Dataset excerpts |
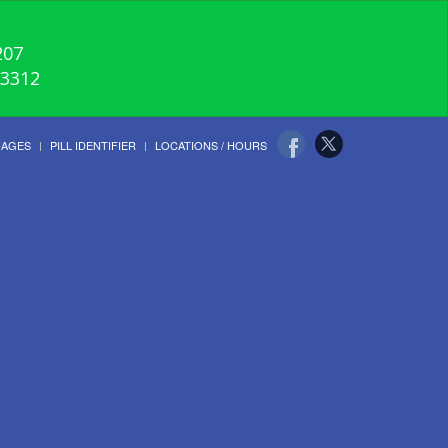
207
-3312
UAGES
PILL IDENTIFIER
LOCATIONS / HOURS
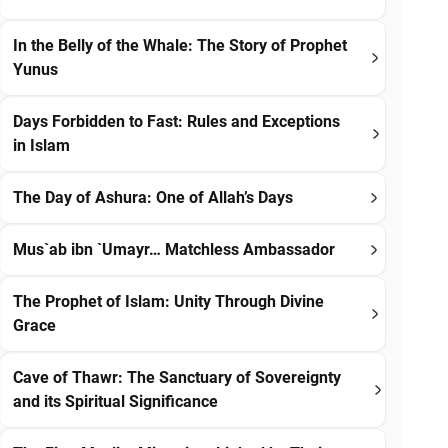
In the Belly of the Whale: The Story of Prophet
Yunus
Days Forbidden to Fast: Rules and Exceptions
in Islam
The Day of Ashura: One of Allah’s Days
Mus`ab ibn `Umayr… Matchless Ambassador
The Prophet of Islam: Unity Through Divine
Grace
Cave of Thawr: The Sanctuary of Sovereignty
and its Spiritual Significance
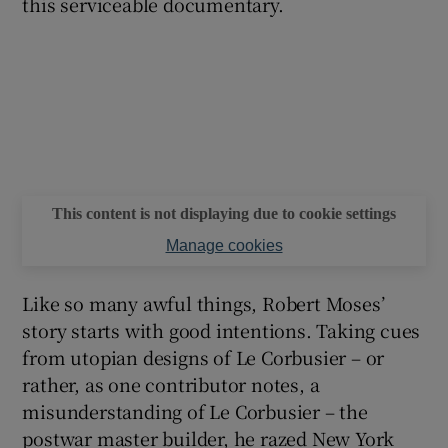
this serviceable documentary.
This content is not displaying due to cookie settings
Manage cookies
Like so many awful things, Robert Moses’
story starts with good intentions. Taking cues
from utopian designs of Le Corbusier – or
rather, as one contributor notes, a
misunderstanding of Le Corbusier – the
postwar master builder, he razed New York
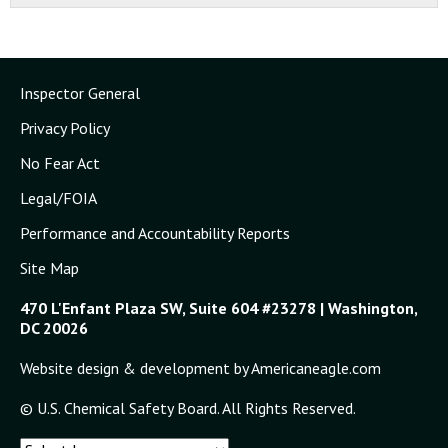
Inspector General
Privacy Policy
No Fear Act
Legal/FOIA
Performance and Accountability Reports
Site Map
470 L'Enfant Plaza SW, Suite 604 #23278 | Washington,
DC 20026
Website design & development by Americaneagle.com
© U.S. Chemical Safety Board. All Rights Reserved.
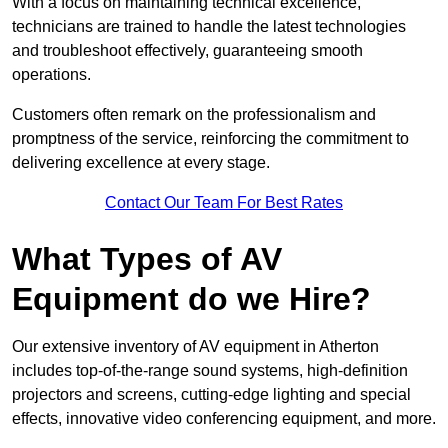
With a focus on maintaining technical excellence,
technicians are trained to handle the latest technologies
and troubleshoot effectively, guaranteeing smooth
operations.
Customers often remark on the professionalism and
promptness of the service, reinforcing the commitment to
delivering excellence at every stage.
Contact Our Team For Best Rates
What Types of AV
Equipment do we Hire?
Our extensive inventory of AV equipment in Atherton
includes top-of-the-range sound systems, high-definition
projectors and screens, cutting-edge lighting and special
effects, innovative video conferencing equipment, and more.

Exercise aim | An exact copy is needed of the stretch above that opens with the line containing "Cave of Thawr: The Sanctuary of Sovereignty" and closes with the line containing "All Rights Reserved."; the pictures are not part of it.

Completed task |
Cave of Thawr: The Sanctuary of Sovereignty
and its Spiritual Significance
this serviceable documentary.
This content is not displaying due to cookie settings
Manage cookies
Like so many awful things, Robert Moses’
story starts with good intentions. Taking cues
from utopian designs of Le Corbusier – or
rather, as one contributor notes, a
misunderstanding of Le Corbusier – the
postwar master builder, he razed New York
Inspector General
Privacy Policy
No Fear Act
Legal/FOIA
Performance and Accountability Reports
Site Map
470 L'Enfant Plaza SW, Suite 604 #23278 | Washington,
DC 20026
Website design & development by Americaneagle.com
© U.S. Chemical Safety Board. All Rights Reserved.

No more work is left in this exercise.